What to work on » Could you output only the lines from the one containing "jsme nedělali dispoziční" through the last line of the data, both included?

Extracted entries »

Start of Block

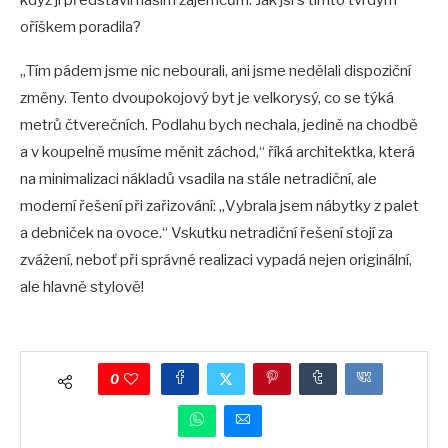
když ji představil našim zájemcům. Jak jsi s tímto tvrdým
oříškem poradila?
„Tím pádem jsme nic nebourali, ani jsme nedělali dispoziční
změny. Tento dvoupokojový byt je velkorysý, co se týká
metrů čtverečních. Podlahu bych nechala, jedině na chodbě
a v koupelně musíme měnit záchod,“ říká architektka, která
na minimalizaci nákladů vsadila na stále netradiční, ale
moderní řešení při zařizování: „Vybrala jsem nábytky z palet
a debniček na ovoce.“ Vskutku netradiční řešení stojí za
zvážení, neboť při správné realizaci vypadá nejen originální,
ale hlavně stylově!
0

End of Block

Answer box »
„Tím pádem jsme nic nebourali, ani jsme nedělali dispoziční
změny. Tento dvoupokojový byt je velkorysý, co se týká
metrů čtverečních. Podlahu bych nechala, jedině na chodbě
a v koupelně musíme měnit záchod,“ říká architektka, která
na minimalizaci nákladů vsadila na stále netradiční, ale
moderní řešení při zařizování: „Vybrala jsem nábytky z palet
a debniček na ovoce.“ Vskutku netradiční řešení stojí za
zvážení, neboť při správné realizaci vypadá nejen originální,
ale hlavně stylově!
0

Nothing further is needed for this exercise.